А там всех призывников заставляют раздеваться догола. Он отказался раздеваться. Подлетел тогда к нему полковник: "Что за выкрутасы, молодой человек? Ты что, барышня из института благородных девиц? Снимай трусы!" Славка в ответ: "Нет!" Тогда полковник командует двум призывникам поздоровее: "Ну-ка, ребята, снимите с него штаны!" Те, предчувствуя потеху, сами с голыми задами, несутся выполнять приказание. И тогда Славка, схватив в охапку свои одежки, в одних трусах выскакивает из военкомата, одевается в сквере — у бедных прохожих глаза на лоб вылезли от такого зрелища! — и бежит домой. Только успел до дому добраться — уже подоспели посланцы из военкомата: "Пусть ваш сын, — говорят Наталье Владимировне, — без всяких выкрутасов является завтра к девяти утра на врачебную комиссию. Если он будет продолжать так себя вести, им займется психиатр".

Ну, сел Славка с матерью за стол, давай думать, решать, как быть. Если показать врачам, что у него вместо полового органа, его тут же от службы освободят. Но взамен потребуют предоставить справочку, где мальчик и когда получил такую травму. А что Славка мог бы рассказать? Что изнасиловал девчонку во дворе, поэтому мужского достоинства лишился?
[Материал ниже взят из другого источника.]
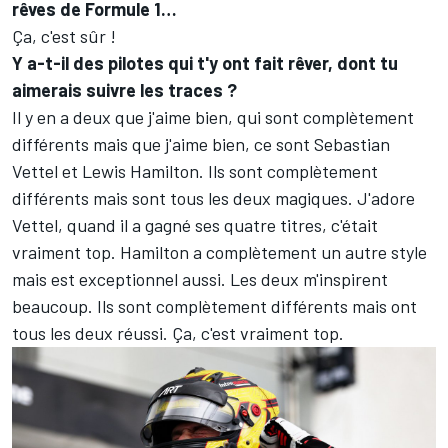
rêves de Formule 1…
Ça, c'est sûr !
Y a-t-il des pilotes qui t'y ont fait rêver, dont tu
aimerais suivre les traces ?
Il y en a deux que j'aime bien, qui sont complètement
différents mais que j'aime bien, ce sont Sebastian
Vettel et Lewis Hamilton. Ils sont complètement
différents mais sont tous les deux magiques. J'adore
Vettel, quand il a gagné ses quatre titres, c'était
vraiment top. Hamilton a complètement un autre style
mais est exceptionnel aussi. Les deux m'inspirent
beaucoup. Ils sont complètement différents mais ont
tous les deux réussi. Ça, c'est vraiment top.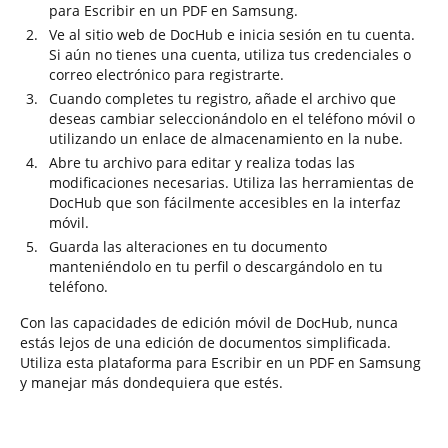
para Escribir en un PDF en Samsung.
Ve al sitio web de DocHub e inicia sesión en tu cuenta.
Si aún no tienes una cuenta, utiliza tus credenciales o
correo electrónico para registrarte.
Cuando completes tu registro, añade el archivo que
deseas cambiar seleccionándolo en el teléfono móvil o
utilizando un enlace de almacenamiento en la nube.
Abre tu archivo para editar y realiza todas las
modificaciones necesarias. Utiliza las herramientas de
DocHub que son fácilmente accesibles en la interfaz
móvil.
Guarda las alteraciones en tu documento
manteniéndolo en tu perfil o descargándolo en tu
teléfono.
Con las capacidades de edición móvil de DocHub, nunca
estás lejos de una edición de documentos simplificada.
Utiliza esta plataforma para Escribir en un PDF en Samsung
y manejar más dondequiera que estés.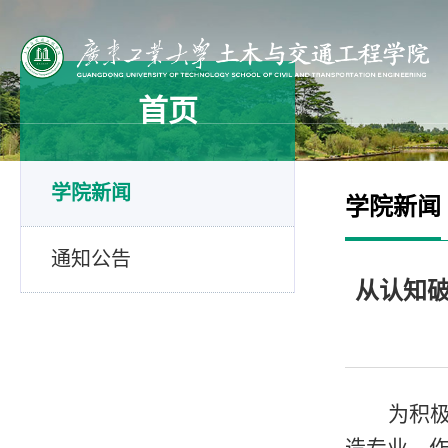
首页
学院新闻
学院新闻
通知公告
从认知
为积
造专业。作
Или рассказать, как родной его дядя от смерти и позора спасал, ежеминутно рискуя своей карьерой и добрым именем?.. Или — согласиться на какой-нибудь психиатрический диагноз, проходить всю жизнь в дураках?.. До поздней ночи просидели Наталья Владимировна и Слава, пытаясь найти приемлемое решение, но так ничего и не придумали. А наутро Слава заболел — сначала гриппом, потом — двухсторонней крупозной пневмонией, и на время военкомат от него отстал. Потом его еще несколько раз вызывали — он не ходил, срочно "заболевая" то гриппом, то бронхитом. Но вот вчера принесли повестку с грозным предупреждением — обещают под суд отдать, если не явлюсь, — и непонятно теперь, что дальше делать…

За минувшие четыре года Славка очень много пережил. Он стал даже ходить в церковь, он не спал долгими ночами, он пытался осмыслить, что же это с ним произошло, и — приходил в ужас… Никогда он не будет полноценным мужчиной! Ни-ког-да он не женится, у него ни-ког-да не будет детей!.. Было отчего взвыть…
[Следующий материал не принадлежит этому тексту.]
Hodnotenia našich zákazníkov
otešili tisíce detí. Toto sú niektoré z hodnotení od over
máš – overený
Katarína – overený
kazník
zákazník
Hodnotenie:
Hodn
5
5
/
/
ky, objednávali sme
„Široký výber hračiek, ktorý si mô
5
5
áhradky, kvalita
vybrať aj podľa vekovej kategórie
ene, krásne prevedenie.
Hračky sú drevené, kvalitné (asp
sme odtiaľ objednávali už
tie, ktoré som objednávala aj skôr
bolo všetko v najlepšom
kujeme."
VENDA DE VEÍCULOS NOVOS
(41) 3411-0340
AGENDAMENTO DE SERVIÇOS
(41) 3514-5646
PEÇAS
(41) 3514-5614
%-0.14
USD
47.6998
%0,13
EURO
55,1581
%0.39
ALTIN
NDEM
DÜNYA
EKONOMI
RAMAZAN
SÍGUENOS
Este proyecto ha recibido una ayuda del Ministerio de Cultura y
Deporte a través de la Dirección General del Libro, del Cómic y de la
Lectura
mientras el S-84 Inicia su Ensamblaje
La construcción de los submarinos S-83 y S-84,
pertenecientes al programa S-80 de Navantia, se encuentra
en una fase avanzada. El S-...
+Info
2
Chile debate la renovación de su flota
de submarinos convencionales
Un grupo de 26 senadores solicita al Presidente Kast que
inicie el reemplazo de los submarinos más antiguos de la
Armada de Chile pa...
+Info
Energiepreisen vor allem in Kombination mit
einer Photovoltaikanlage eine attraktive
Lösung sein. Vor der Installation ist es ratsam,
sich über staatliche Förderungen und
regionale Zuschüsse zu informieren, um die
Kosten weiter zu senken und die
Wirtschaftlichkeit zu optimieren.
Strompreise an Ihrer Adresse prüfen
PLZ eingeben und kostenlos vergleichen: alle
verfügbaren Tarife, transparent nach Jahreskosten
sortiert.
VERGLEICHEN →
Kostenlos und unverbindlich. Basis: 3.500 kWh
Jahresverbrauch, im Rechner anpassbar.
— Анечка, малышка, — говорил, задыхаясь от волнения Славка. — Я всё понимаю, за всё в жизни нужно платить. Но я только сейчас по-настоящему глубоко понял, что я натворил, что со мной случилось.!. Веришь? Никаких друзей у меня с тех пор нет, вечно один, вечно сам себе. Сколько раз хотел — петлю на шею, и все проблемы — долой! А потом вспомню маму, она ведь у меня святой человек, верно? — да и думаю, какое же я это право имею — убивать ее! Я ведь, если руки на себя наложу, — значит, и маму убью. Я знаю… Вот и живу… Школу закончил, работаю. Знаешь, кем? Дворником. Ничего не хочу, ничего мне не нужно…

Аня со слезами на глазах слушала. Он же, прислонившись к стене, закрыл глаза, глухо простонал: "Ну, за что это всё нам, дуракам?! Кому и что мы сделали?!"